He put on his warmest clothes and went outdoors. The drifts reached the lower windows now; and the trees had almost disappeared under the snow. A crude path had been hacked by someone from the front door for a few feet; already it was half-refilled with snow.
Ellery stood still in the path, breathing deeply of the raw air and staring off to the right at the empty rectangle where the Black House had once stood. Leading across that expanse to the edge of the woods beyond were barely discernible tracks. He turned up his coat-collar against the cutting wind and plunged into the snow waist-deep.
It was difficult going, but not unpleasant. After a while he began to feel quite warm. The world was white and silent — a new, strange world.
When he had left the open area and struggled into the woods, it was with a sensation that he was leaving even that new world behind. Everything was so still and white and beautiful, with a pure beauty not of the earth; the snow draping the trees gave them a fresh look, making queer patterns out of old forms.
Occasionally a clump of snow fell from a low branch, pelting him.
Here, where there was a roof between ground and sky, the snow had not filtered into the mysterious tracks so quickly. They were purposeful tracks, unwandering, striking straight as a dotted line for some distant goal. Ellery pushed on more rapidly, excited by a presentiment of discovery.

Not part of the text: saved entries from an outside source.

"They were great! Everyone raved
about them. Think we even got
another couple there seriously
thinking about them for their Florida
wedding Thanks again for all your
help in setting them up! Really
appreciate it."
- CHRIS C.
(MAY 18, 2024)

Then the world went black. It was a curious thing. The snow grew gray, and grayer, and finally very dark gray, becoming jet black at the last instant, as if flooded from underneath by ink. And with some surprise he felt the cold wet kiss of the drift on his cheek.
He opened his eyes to find himself flat on his back in the snow and Thorne in the great-coat stooped over him, nose jutting from blued face like a winter thorn.
“Queen!” cried the old man, shaking him. “Are you all right?”
Ellery sat up, licking his lips. “As well as might be expected,” he groaned. “What hit me? It felt like one of God’s angrier thunderbolts.” He caressed the back of his head, and staggered to his feet. “Well, Thorne, we seem to have reached the border of the enchanted land.”